New machine learning models make AI artists even better
Video game designer Jason Allen made headlines this year with Théâtre D’opéra Spatial, his submission to the Colorado State Fair’s digital arts competition. Judges awarded him first place and $300 prize, but the artwork also received a sudden flurry of global attention when it was discovered Allen had used AI-powered image generator Midjourney to create the work of art.
Midjourney, DALL-E and DALL-E 2 have brought a wealth of weird and wonderful images to the world as users type in natural language descriptions and share the dream-like results.
DALL-E 2 uses a “diffusion model”, which attempts to take the input text in its entirety and generate an image from that.

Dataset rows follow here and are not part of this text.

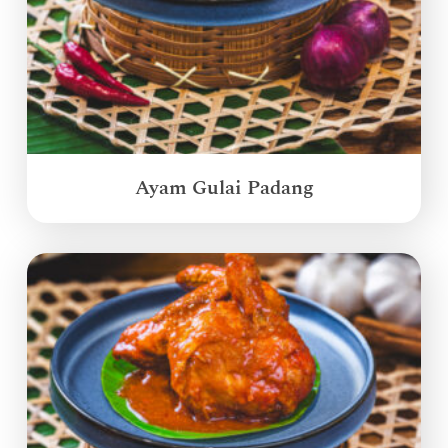
Ayam Gulai Padang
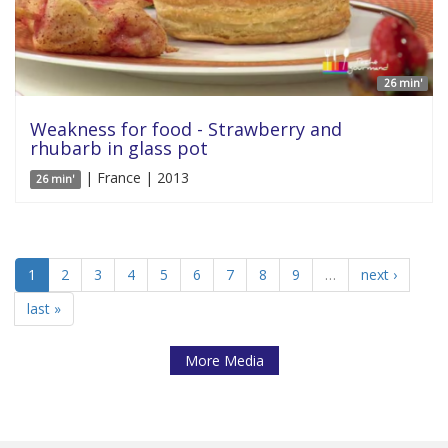
26 min'
Weakness for food - Strawberry and
rhubarb in glass pot
| France | 2013
26 min'
1
2
3
4
5
6
7
8
9
…
next ›
last »
More Media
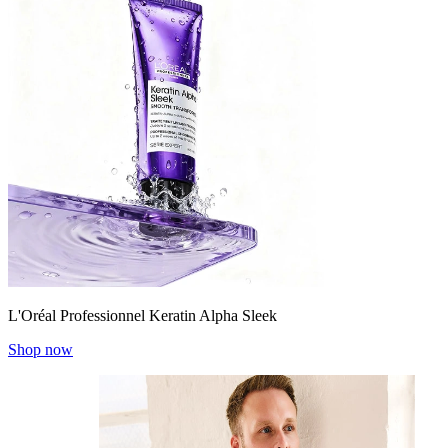
L'Oréal Professionnel Keratin Alpha Sleek
Shop now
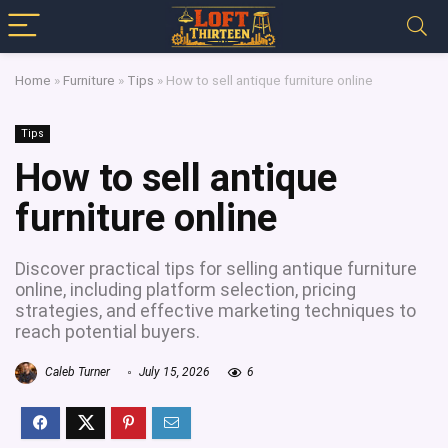
Home
»
Furniture
»
Tips
»
How to sell antique furniture online
Tips
How to sell antique
furniture online
Discover practical tips for selling antique furniture
online, including platform selection, pricing
strategies, and effective marketing techniques to
reach potential buyers.
Caleb Turner
July 15, 2026
6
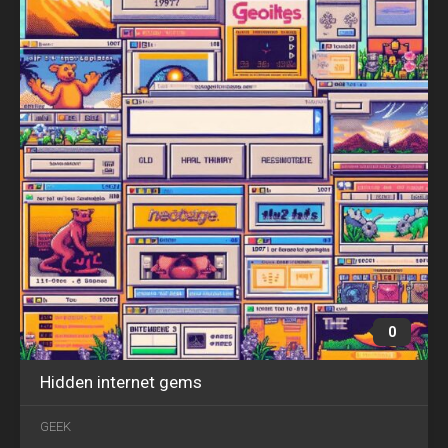
0
Hidden internet gems
SEP
14
GEEK
2018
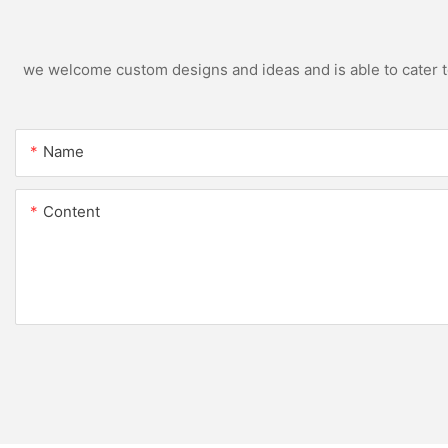
we welcome custom designs and ideas and is able to cater to 
Name
Content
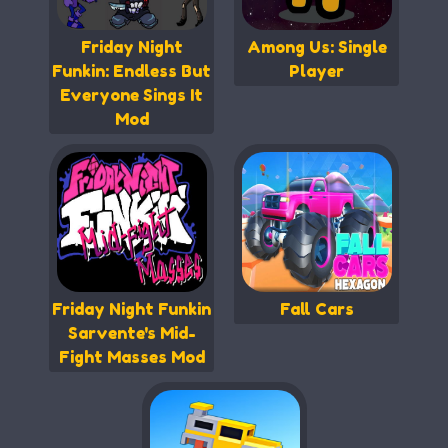
Friday Night
Among Us: Single
Funkin: Endless But
Player
Everyone Sings It
Mod
Friday Night Funkin
Fall Cars
Sarvente's Mid-
Fight Masses Mod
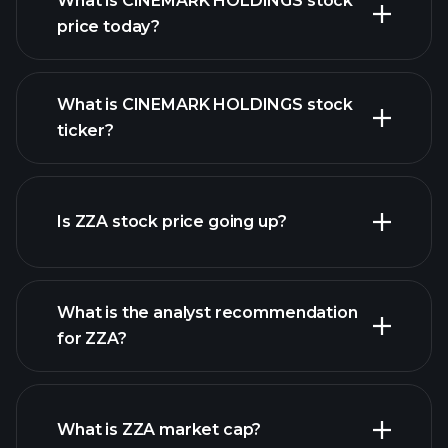
What is CINEMARK HOLDINGS stock
price today?
What is CINEMARK HOLDINGS stock
ticker?
advanced chart
Is ZZA stock price going up?
What is the analyst recommendation
for ZZA?
ZZA chart.
What is ZZA market cap?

But the output becomes less accurate as that text becomes more complex; the existing model appears to struggle to understand composition of concepts, and confuses attributes and relations between different objects.
Scientists from MIT's Computer Science and Artificial Intelligence Laboratory (CSAIL) say they looked at the problem from a different angle by adding models together so they could cooperate, which was seen to produce more creative combinations in the final images.
“DALL-E 2 is good at generating natural images but has difficulty understanding object relations sometimes,” says MIT CSAIL PhD student and co-lead author Shuang Li, “Beyond art and creativity, perhaps we could use our model for teaching. If you want to tell a child to put a cube on top of a sphere, and if we say this in language, it might be hard for them to understand. But our model can generate the image and show them.”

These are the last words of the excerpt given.